Riflessioni su “Una visita speciale”

 

Quello che ho visto domenica 10 Febbraio mi ha sorpresa positivamente: il popolo di Tropea si è ritrovato unito, compatto, sensibilmente commosso intorno alla Madre Divina.

Centinaia e centinaia di tropeani e molta gente dei paesi limitrofi ha risposto al richiamo struggente che la statua della Madonnina di Lourdes ha suscitato in ognuno. Molti gli occhi lucidi e commossi, molte le mani che hanno partecipato spontaneamente agli applausi fragorosi. Tanti, tantissimi i giovani, ragazzi, adolescenti, bambini accompagnati dai genitori, dai nonni, tutti emozionati e uniti nella preghiera comune ma, anche e soprattutto, personale che spesso trapelava da un lieve movimento delle labbra e dallo sguardo perso nell’immenso del viso della Mamma Celeste.

Ognuno ha voluto testimoniare con la propria presenza la Fede, la Speranza nella divina Misericordia ma, anche, semplicemente ringraziare la Santa Vergine per la Sua intercessione sempre benevola, icona della bontà Materna.

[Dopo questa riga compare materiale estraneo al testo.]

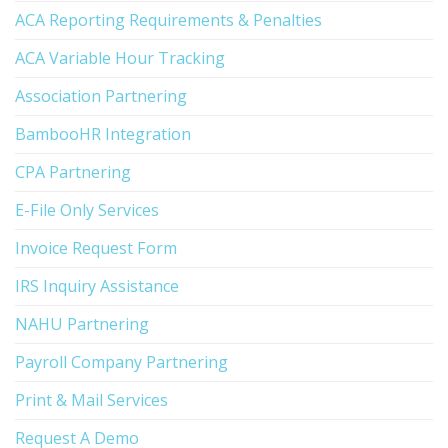
ACA Reporting Requirements & Penalties
ACA Variable Hour Tracking
Association Partnering
BambooHR Integration
CPA Partnering
E-File Only Services
Invoice Request Form
IRS Inquiry Assistance
NAHU Partnering
Payroll Company Partnering
Print & Mail Services
Request A Demo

Ho visto personalmente molte persone privarsi di un oggetto, caro affettivamente, per donarlo alla statua itinerante come exvoto per grazie ricevute o per penitenza; ho sentito diverse storie personali di gente che ha sofferto e\o tribola tuttora per malattie e difficoltà in generale; ho avuto la fortuna, insieme alle sorelle dell’Unitalsi di “proteggere “ la statua della Madonnina dall’entusiasmo dei devoti; ho, così, distribuito i fiori che La ornavano e ho sfregato centinai di fazzoletti, corone del rosario ecc., contro di Essa perché tutti avevano il desiderio di portare alle proprie abitazioni un oggetto che avesse avuto un semplice contatto con l’effige della Madre Consolatrice degli afflitti.

E’ stata immensa la devozione dimostrata, la partecipazione, la preghiera.

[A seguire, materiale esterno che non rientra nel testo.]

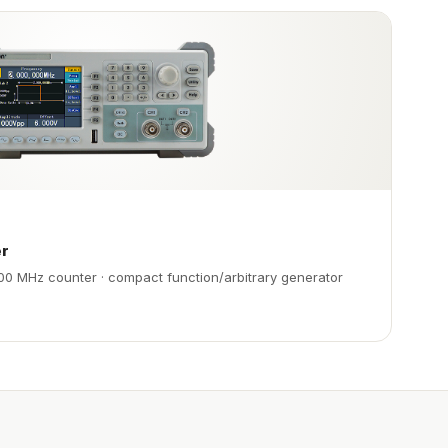
er
00 MHz counter · compact function/arbitrary generator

L’emozione provata nel vedere centinaia di persone cibarsi dell’Eucarestia alla stessa Mensa del Padre è stata grande, difficilmente dimenticabile.

Ho avuto la sensazione, dopo tanto tempo, di appartenere ad un popolo, al popolo della Bella Tropea, al popolo dei figli di Maria già onorati della Magnificenza della Madonna di Romania ma, ancor di più fatti degni della visita, della figura, della presenza della Madonnina di Lourdes.

Nei momenti di debolezza spesso mi ritornano in mente le parole di Giovanni Paolo II “non abbiate paura” e la gente di Tropea anche questa volta non ha avuto paura nel dimostrare tutto l’affetto e la speranza del richiedere, su ognuno di noi, sul mondo intero, lo sguardo amorevole che solo una Madre affettuosa può dare ai suoi figli.

Che bello ritrovarsi, sentirsi figli di un’unica Mamma, fratelli nell’amore.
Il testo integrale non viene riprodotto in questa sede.